Lower Decks‘ grand finale this week was less of a goodbye and more of a reminder that chapters begin and end in Star Trek all the time—but it still took a while for the cast and crew behind the show to really accept that the fifth season was going to be its last. That process was apparently reflected in early drafts of the final episode, which didn’t really feel “final” at all… until realizations began to sink in.
“Making that episode was really interesting. It felt like there was a little bit of like, ‘Is this really ending?’ Because we kept re-recording it. Mike [McMahan, Lower Decks‘ showrunner] kept rewriting it,” Tawny Newsome, who played Beckett Mariner on the show, recently told Variety. According to the actress, early recording passes for the finale episode, “The New Next Generation” did not include Mariner’s climactic reflection on how far she and her friends have come in their years together aboard the Cerritos.
“I remember the first time I recorded the episode way back, you know, 13 months ago or whenever, the scene in the bar did not exist. I remember saying in the session, ‘If this is the end, we’re not ending with a big send out,’” Newsome continued. “It just felt like the end of a season. I think there was a little [feeling of], like, ‘Well, maybe it’s not, so maybe we’re just not going to really end it that way.’”

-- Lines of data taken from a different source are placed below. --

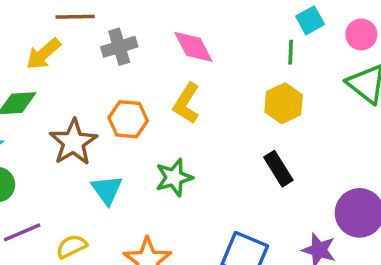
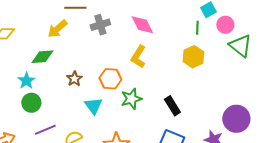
pink circle: (361, 34) -> (225, 25), moved
orange hexagon: (128, 119) -> (110, 79), moved
brown star: (73, 142) -> (74, 79), size x0.6
black rectangle: (278, 169) -> (172, 106), moved

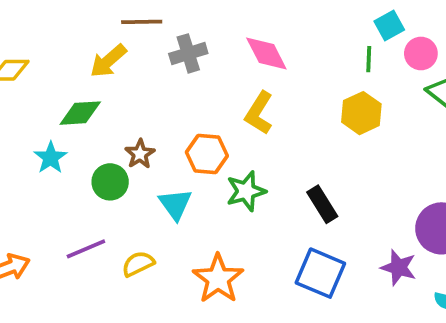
green circle: (31, 103) -> (110, 182), moved

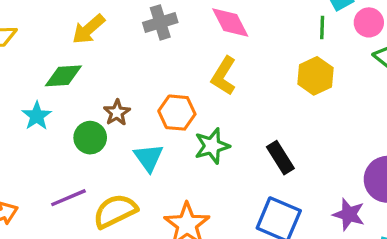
yellow semicircle: (138, 264) -> (115, 211), size x1.5

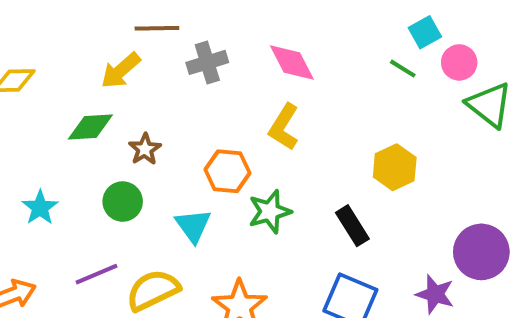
green line: (322, 27) -> (403, 69), turned -60
yellow hexagon: (315, 76) -> (395, 167), moved
brown star: (117, 113) -> (145, 149), moved
cyan star: (37, 116) -> (40, 208), moved

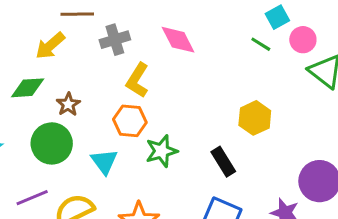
yellow L-shape: (284, 127) -> (137, 80), moved
green circle: (123, 202) -> (52, 143), size x1.4

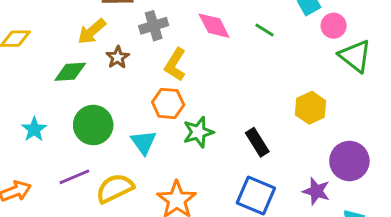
green line: (261, 44) -> (264, 30), moved
brown star: (68, 104) -> (118, 57), moved
yellow hexagon: (255, 118) -> (311, 108), moved

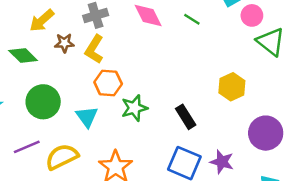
brown star: (118, 57) -> (64, 43), turned 30
yellow L-shape: (175, 65) -> (94, 49), moved
green diamond: (70, 72) -> (23, 55), turned 48
purple star: (316, 191) -> (222, 162), moved

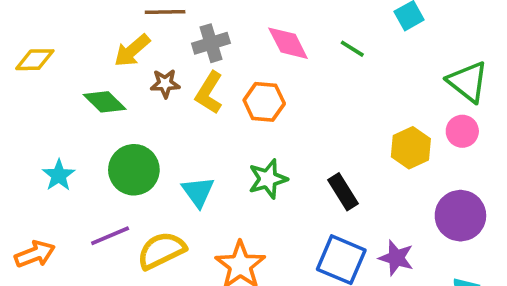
pink circle: (252, 15) -> (462, 131), moved
orange hexagon: (108, 83) -> (264, 102), moved

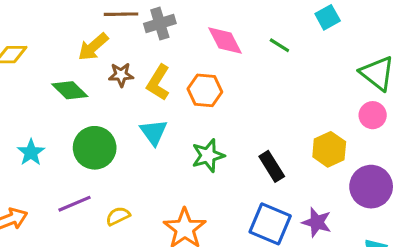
gray cross: (211, 43) -> (160, 24), moved
yellow hexagon: (411, 148) -> (329, 149), moved
cyan triangle: (198, 192) -> (154, 132), moved
yellow semicircle: (161, 250) -> (118, 216), size x0.6

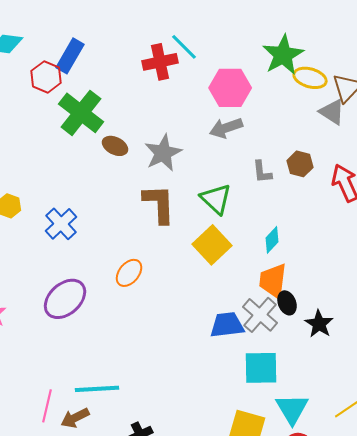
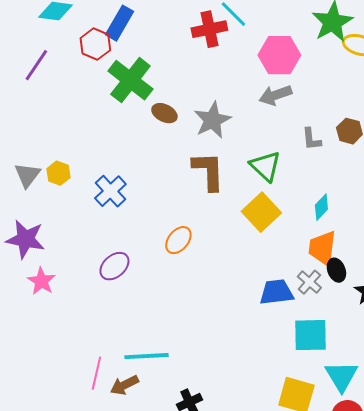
purple ellipse: (65, 299) -> (114, 266), size x0.7
gray cross: (260, 315) -> (309, 282), size x0.7

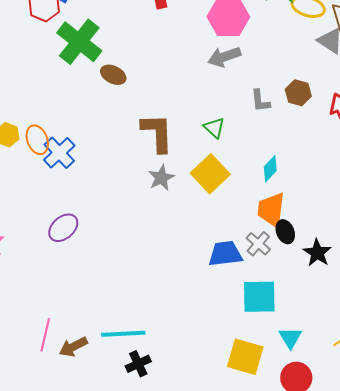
gray star: (212, 120) -> (161, 178), moved, size x0.7
green triangle: (265, 166) -> (214, 128), size x0.7
orange ellipse: (178, 240) -> (37, 140), moved, turned -60
cyan line: (146, 356) -> (123, 334), moved
cyan triangle: (341, 376) -> (290, 338), size x0.7

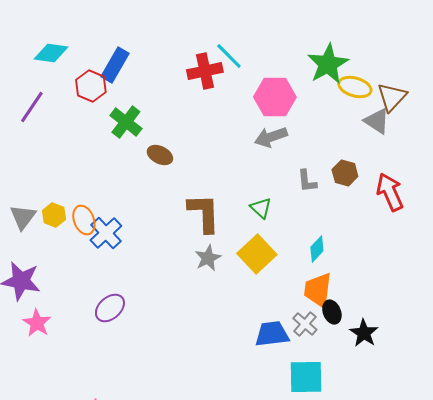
green cross: (79, 42) -> (126, 122), size x0.7

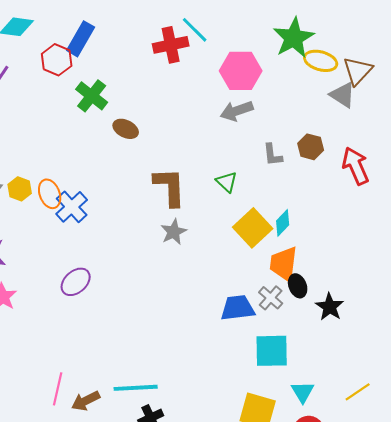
yellow square: (257, 254) -> (253, 228), moved

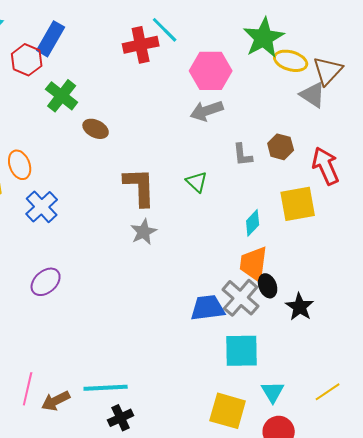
orange ellipse: (50, 194) -> (20, 165), moved
yellow square: (253, 228) -> (298, 204), moved, turned 33
gray cross: (271, 298) -> (241, 298), size x1.5

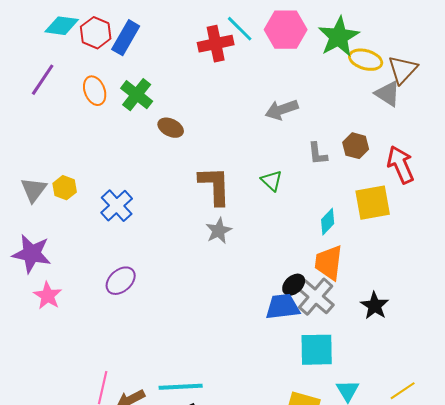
red hexagon: (27, 60) -> (96, 33), moved
pink hexagon: (211, 71) -> (286, 30), moved
orange ellipse: (20, 165) -> (95, 91), moved
black ellipse: (268, 286) -> (294, 285), moved, turned 70

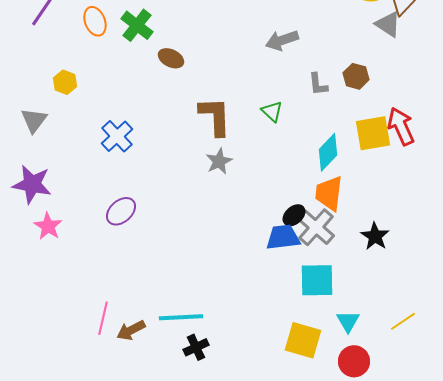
red arrow: (401, 165) -> (401, 126), moved
yellow hexagon: (65, 188) -> (65, 82), moved
cyan diamond: (328, 222) -> (328, 152), size x1.4

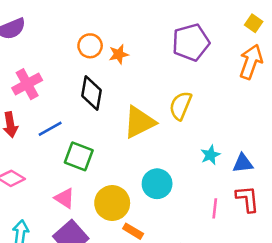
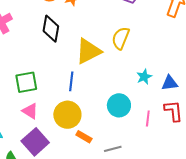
blue line: (50, 129) -> (71, 81), moved, turned -54
green square: (79, 156) -> (26, 82), moved, turned -30
cyan circle: (157, 184) -> (119, 105), moved

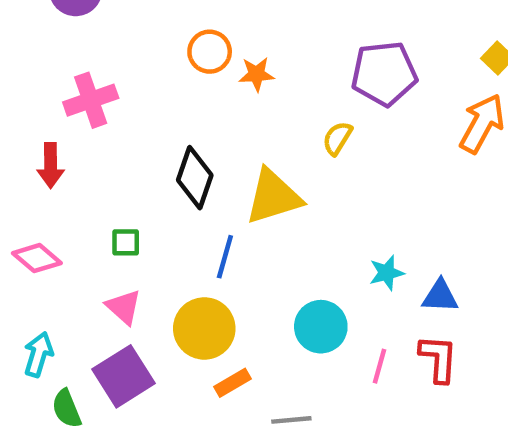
black diamond: (51, 29) -> (195, 178), moved
yellow semicircle: (121, 38) -> (337, 138), moved, size x0.7
green square: (26, 82) -> (126, 242), size x0.6
orange rectangle: (84, 137) -> (232, 383), turned -70

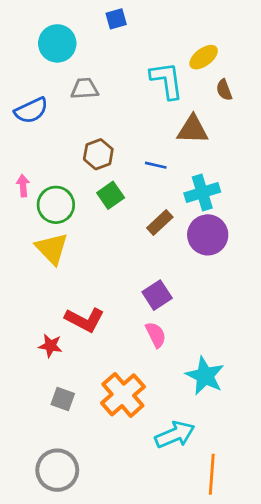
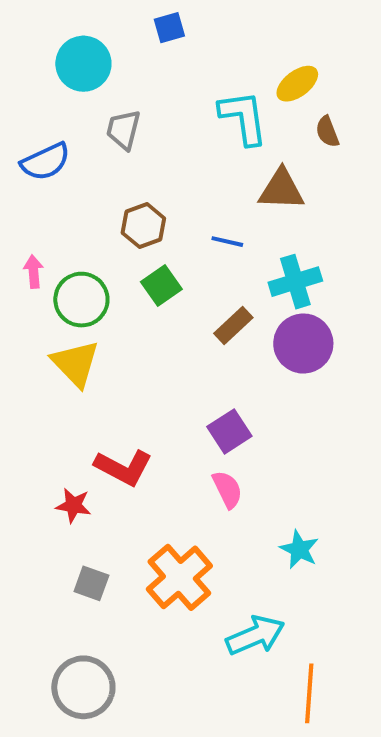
gray trapezoid: (85, 89) -> (123, 130), turned -72
cyan star: (205, 376) -> (299, 549), size x0.7

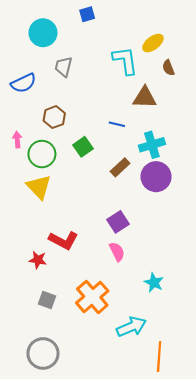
brown hexagon: (143, 226) -> (54, 117), moved

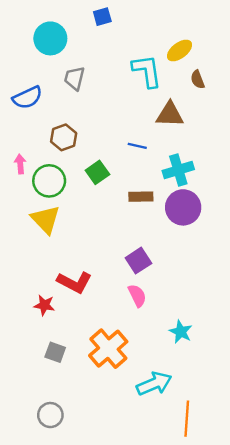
brown rectangle: (120, 167) -> (141, 197), turned 42
gray circle: (43, 353) -> (50, 415), size x0.7

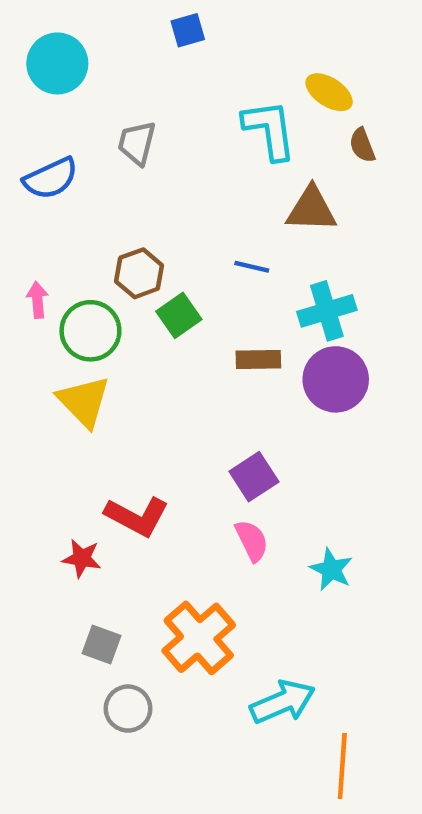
cyan circle: (50, 38) -> (57, 63), moved
yellow ellipse: (180, 51) -> (329, 92), turned 70
brown hexagon: (64, 137) -> (139, 273), moved
cyan star: (181, 332) -> (331, 569), moved
gray circle: (50, 415) -> (128, 709), moved

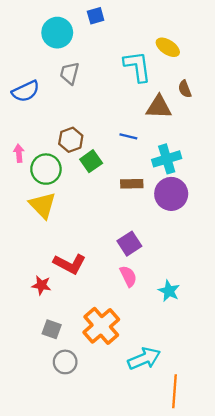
cyan circle: (57, 63) -> (57, 33), moved
brown semicircle: (362, 145) -> (185, 89), moved

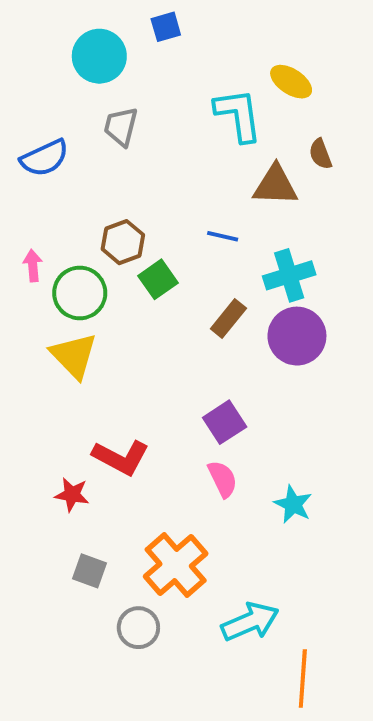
brown rectangle: (132, 184) -> (228, 318), turned -50
gray circle: (65, 362) -> (138, 628), moved

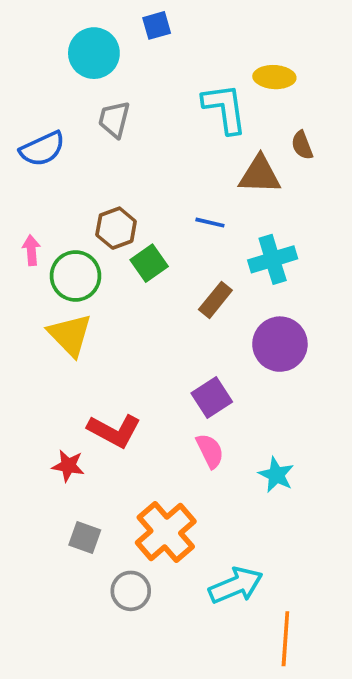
yellow ellipse: (291, 82) -> (274, 77), turned -30
purple circle: (297, 336) -> (280, 344), moved

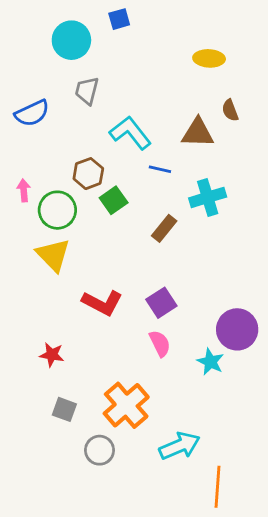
cyan L-shape: (225, 108) -> (130, 133), moved, turned -30
purple circle: (280, 344) -> (237, 329), moved
red L-shape: (114, 431) -> (102, 303), moved

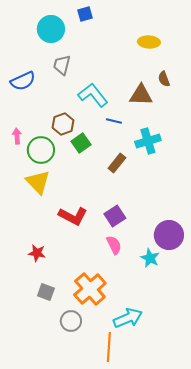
orange line: (217, 487) -> (109, 347), moved

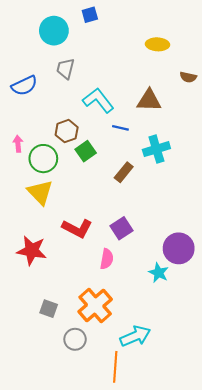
brown semicircle: (164, 79) -> (188, 77), moved, turned -56
pink semicircle: (114, 245) -> (107, 259), moved, turned 36
red star: (37, 253) -> (32, 250), moved, size x1.6

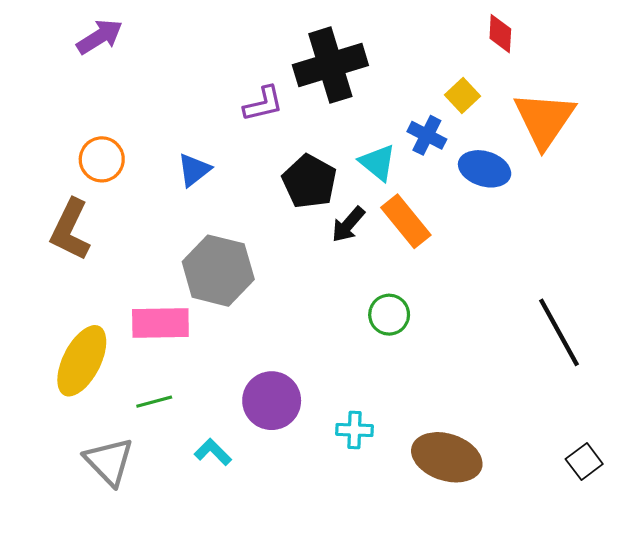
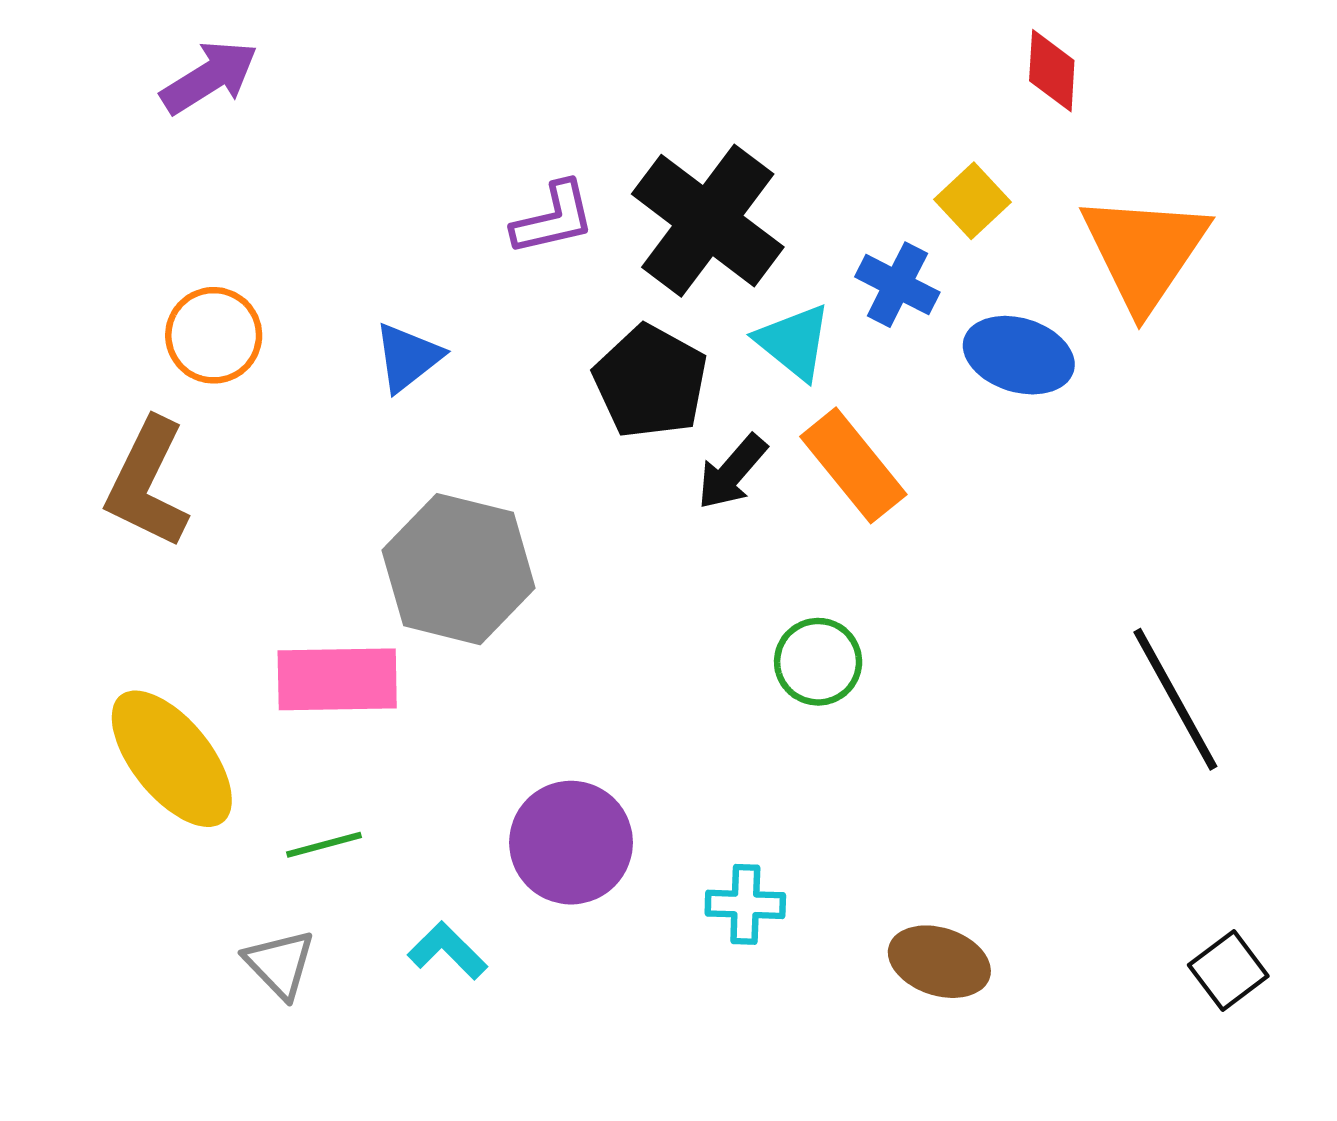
black cross: (330, 65) -> (708, 221), moved, turned -36
yellow ellipse: (82, 361) -> (172, 759), turned -66
brown ellipse: (447, 457) -> (939, 962), size x0.7
gray triangle: (109, 461) -> (280, 964), moved, size x0.7

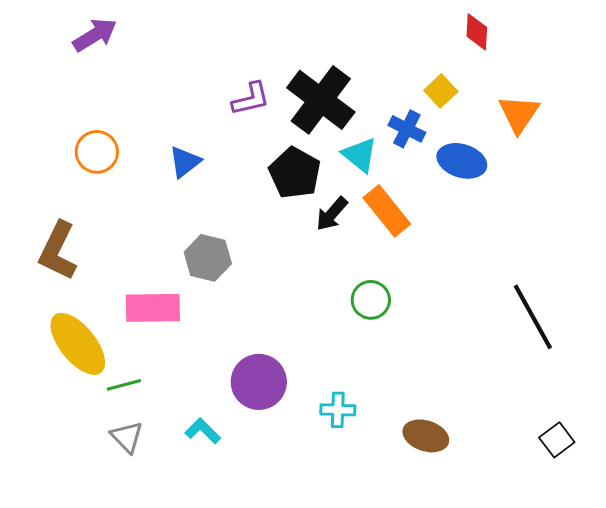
orange triangle: (1144, 251) -> (519, 114), size x0.7
brown L-shape: (148, 483) -> (58, 251), moved
gray hexagon: (459, 569) -> (208, 258), size x0.7
green line: (324, 845) -> (124, 385), moved

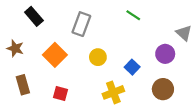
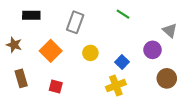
black rectangle: (34, 16) -> (31, 15), turned -48
brown circle: (163, 89) -> (167, 78), moved
yellow cross: (113, 92) -> (116, 86), moved

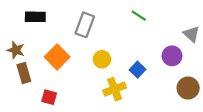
brown rectangle: (21, 78) -> (24, 73), moved
yellow cross: (116, 86) -> (115, 89), moved
red square: (56, 87) -> (49, 97), moved

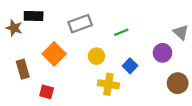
green line: (139, 16) -> (121, 32), moved, turned -56
gray rectangle: (85, 25) -> (80, 24), turned 50
brown star: (16, 50) -> (14, 28), moved
yellow cross: (115, 89) -> (108, 84), turned 30

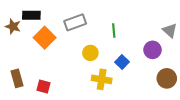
green line: (121, 32) -> (114, 31), turned -72
orange square: (54, 54) -> (45, 38), moved
brown rectangle: (23, 69) -> (17, 78), moved

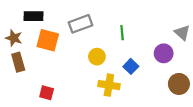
brown star: (13, 26) -> (14, 38), moved
orange square: (45, 38) -> (48, 40), turned -30
brown rectangle: (17, 78) -> (18, 62), moved

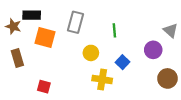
gray rectangle: (81, 24) -> (76, 22), turned -55
brown star: (14, 38) -> (13, 26), moved

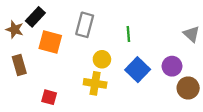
black rectangle: (32, 15) -> (35, 17), turned -48
purple circle: (153, 50) -> (172, 66), moved
blue square: (123, 62) -> (138, 70), size x1.5
yellow cross: (102, 79) -> (95, 83), moved

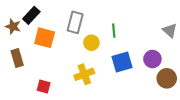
yellow circle: (102, 59) -> (91, 43), moved
blue square: (138, 70) -> (122, 62), turned 30
yellow cross: (95, 83) -> (84, 74), turned -30

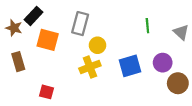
green line: (114, 31) -> (147, 26), moved
yellow cross: (84, 74) -> (90, 67), moved

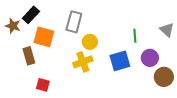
green line: (147, 26) -> (135, 36), moved
brown rectangle: (18, 62) -> (29, 56), moved

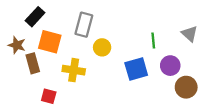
brown star: (13, 26) -> (17, 45), moved
yellow cross: (83, 62) -> (74, 70), moved, turned 30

Alas, the closer it got to the realization that this, indeed, would be it, more material was written to give Lower Decks a more solid sendoff. But, as Newsome also notes, Lower Decks doesn’t exactly definitively close the books on itself. In a suitably Star Trek-ian way, the show’s final message is that these adventures will continue, regardless of whether or not we get to see them. “Mike wrote that really lovely speech for Mariner at the end, and I was like, ‘Okay, this feels like an appropriate pause to the story. It’s an end of a chapter,’” Newsome concluded. “It could go on. But I was glad that he that gave us a little button, in case this is the last we see of them.”
Part of that farewell, of course, is that the finale concludes with both Mariner and Boimler getting a promotion, acting as shared First Officer candidates under the Cerritos‘ newly minted Captain Ransom. “It’s perfect harmony to make them share this position,” Newsome added of the ending. “We’re a true duo, so giving us a shared role at the end—one that Boimer has been dreaming of forever and one that Mariner has resisted for so long—feels like a pretty poignant move.”
Fingers crossed this isn’t the last we’ll see of them, but if it is? It’s a pretty great way for the show to go out. Star Trek: Lower Decks is now streaming in its entirety on Paramount+.